本研究检验了以下假设,即组蛋白甲基转移酶G9a抑制剂(即UNC0638)与促红细胞生成素(EPO)联合使用在保护心肌免受急性心肌梗死(AMI)损伤方面优于单独使用其中任何一种。
成年雄性SD大鼠(n = 30)被平均分为1组(假手术对照组)、2组(AMI组)、3组(AMI-EPO/1000 IU/kg,腹腔注射/AMI后3小时)、4组(AMI-UNC0638/5 mg/kg腹腔注射/AMI后3小时)和5组[AMI后3小时给予AMI-UNC0638-EPO]进行治疗。在诱导AMI后第21天对动物实施安乐死。到第21天时,左心室射血分数(LVEF)在1组中最高,在2组中最低,5组显著高于3组和4组,但后两组之间无差异(所有P<0.0001)。

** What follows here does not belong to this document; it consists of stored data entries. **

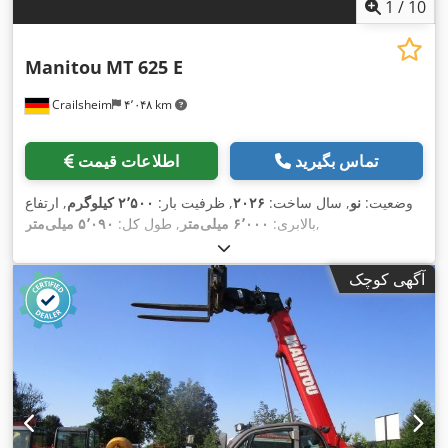
1
/
10
Manitou
MT 625 E
Crailsheim
۴٬۰۴۸ km
تماس بگیرید
اطلاعات قیمت
وضعیت:
نو
, سال ساخت:
۲۰۲۶
, ظرفیت بار:
۲٬۵۰۰ کیلوگرم
, ارتفاع
,
بالابری:
۶٬۰۰۰ میلی‌متر
, طول کل:
۵٬۰۹۰ میلی‌متر
آگهی کوچک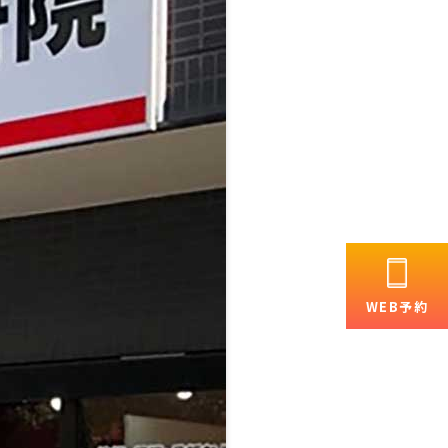
WEB予約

炎症(MMP-2/MM-9)、纤维化(纤连蛋白/Smad3/TGF-β)、凋亡/DNA损伤(caspas-3/PARP/γ-H2AX)、细胞应激反应(HIF-1α/p-Akt/p-mTOR)和自噬(beclin-1/LC3B-II与LC3B-I的比值)生物标志物的蛋白表达呈现相反模式,而内皮完整性(CD31/vWF)和抗氧化(SIRT1/SIRT3)的蛋白表达在五组中呈现与LVEF相同的模式(所有P<0.0001)。血管生成生物标志物的蛋白表达(SDF-1α/VEGF/CXCR4)和细胞表达(C-kit/CD31+/Sca-1/CD31+/KDR/CD34+)从1组到5组显著逐渐增加(所有P<0.0001)。梗死/纤维化面积、心肌细胞大小和G9a细胞数量呈现相反模式,而小血管密度在各组中呈现与LVEF相同的趋势(所有P<0.0001)。流式细胞术分析显示,细胞炎症水平(Ly6G+/MPO+/CD11b/c+)、氧化应激(DCFDA+)和凋亡(早期+/晚期+)在各组中呈现与LVEF相反的模式(所有P<0.0001)。
EPO-BIX01294能有效保护心肌免受AMI诱导的损伤。